Thursday, June 6, 2013

Are you focusing on your Hot Dog?

Always ensure your resources are focused on the epicenter or your “core" and you can outsource whatever is non-core but needed.

A recent tweet by @spencerrascoff about "Sunsetting" product features that are rarely used got me thinking and then Spencer posted a follow-up comment that I thought was equally insightful and inspired this blog post.
"There is no hard and fast rule about how much usage is so little that it's time to kill a feature. At Zillow, it depends on usage data but it also depends, to a large degree, on how much maintenance is required for that feature, and what the opportunity cost is from a Dev standpoint. i.e., what else should that team optimally be working on"
Spencer is absolutely dead on when talking “opportunity cost” as a decision factor. Internal resources are precious and should ultimately be focused on your epicenter or your “core". Anything ‘non-core but needed’ can be outsourced. Anything ‘non-core and not necessary’ should be “pruned” or eliminated.

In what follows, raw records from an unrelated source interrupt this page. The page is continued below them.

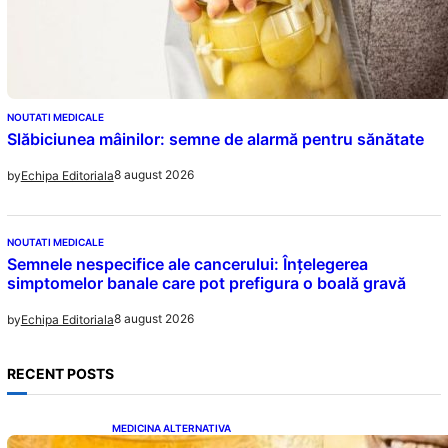
NOUTATI MEDICALE
Slăbiciunea mâinilor: semne de alarmă pentru sănătate
8 august 2026
by
Echipa Editoriala
NOUTATI MEDICALE
Semnele nespecifice ale cancerului: Înțelegerea
simptomelor banale care pot prefigura o boală gravă
8 august 2026
by
Echipa Editoriala
RECENT POSTS
MEDICINA ALTERNATIVA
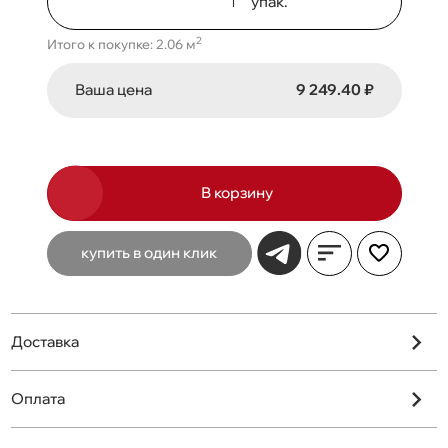
упак.
2
Итого к покупке: 2.06 м
Ваша цена
9 249.40 ₽
В корзину
купить в один клик
Доставка
Оплата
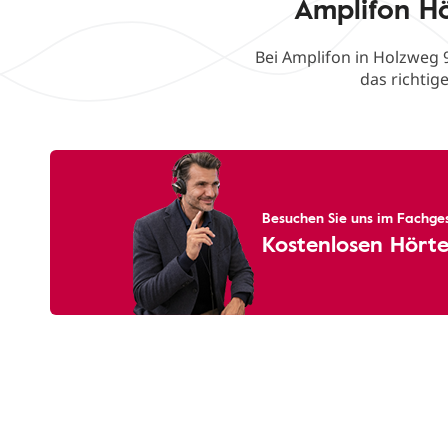
Amplifon H
Bei Amplifon in Holzweg 
das richtig
Besuchen Sie uns im Fachges
Kostenlosen Hörte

How do you determine what’s “core”?  Start at the epicenter. I like the "hot dog stand" analogy in the book "Rework" by the founders of 37Signals. It helps me limit scope creep and ensures everything we develop, is focused on our core. 
"If you’re opening a hot dog stand, you could worry about the condiments, the cart, the name, the decoration. But the first thing you should worry about is the hot dog. The hot dogs are the epicenter. Everything else is secondary. The way to find your epicenter is to ask yourself this question “If I took this away, would what I’m selling, still exist?” A hot dog stand isn’t a hot dog stand without the hot dogs. You can take away the onions, the relish, (the soda, etc) … you simply cannot have a hot dog stand without any hot dogs."

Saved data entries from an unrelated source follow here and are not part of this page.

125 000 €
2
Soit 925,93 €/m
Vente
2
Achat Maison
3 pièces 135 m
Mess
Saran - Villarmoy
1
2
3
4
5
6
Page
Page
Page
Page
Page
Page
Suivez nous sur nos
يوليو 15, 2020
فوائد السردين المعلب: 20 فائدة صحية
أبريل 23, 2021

When I worked at GE, I made the tough decision to sell-off a very profitable business segment ("segment"), because it was not core to our business.  The fact that the segment was highly profitable was actually irrelevant.  In mind, there were two major decision factors:
  1. Non-core weakened our business. Any time we had to discuss or allocate resources across our business and to this "segment", it meant we were taking away resources from our own "core" businesses.  It meant we were spending less time and money making our core products, better. 
  2. It wasn't fair to the non-core segment either.  When I visited the HQ of this segment in 2007, I saw the evolution of their products in their showroom.  There were four versions of one product lined up against the wall.  In front of each product was a placard that read the date the product was released: in order they read something like: "1985", "1991", "1996", and "1999".   In the roughly seven years GE owned the segment, there was no significant investment into the segments main product line, effectively "starving" the segment.  This in turn hurt the segment's customer-base and sales team culture, and ultimately sales numbers.
It is imperative to constantly ask yourself, are we focusing on the core.  Are you dedicating your precious resources to develop a better napkin? better ketchup? or are you focusing on the hot dog in your stand?  First figure out what your core is and then make sure you're focusing your resources at being the best, at your "core".  You want to be known for having the best ________ (fill in the blank)  Personally I want to be known as having the best darn 'buyer data' around.  This is my "hot dog".  When people think of “buyers”, “buyer data”, and the demand-side of real estate, I want them to think of BuyerMLS. So with every decision, I'm asking our team, how does this help us improve our "core".

And so, a good question to ask yourself:   "Are you focusing your resources on the hot dog in your hot dog stand?"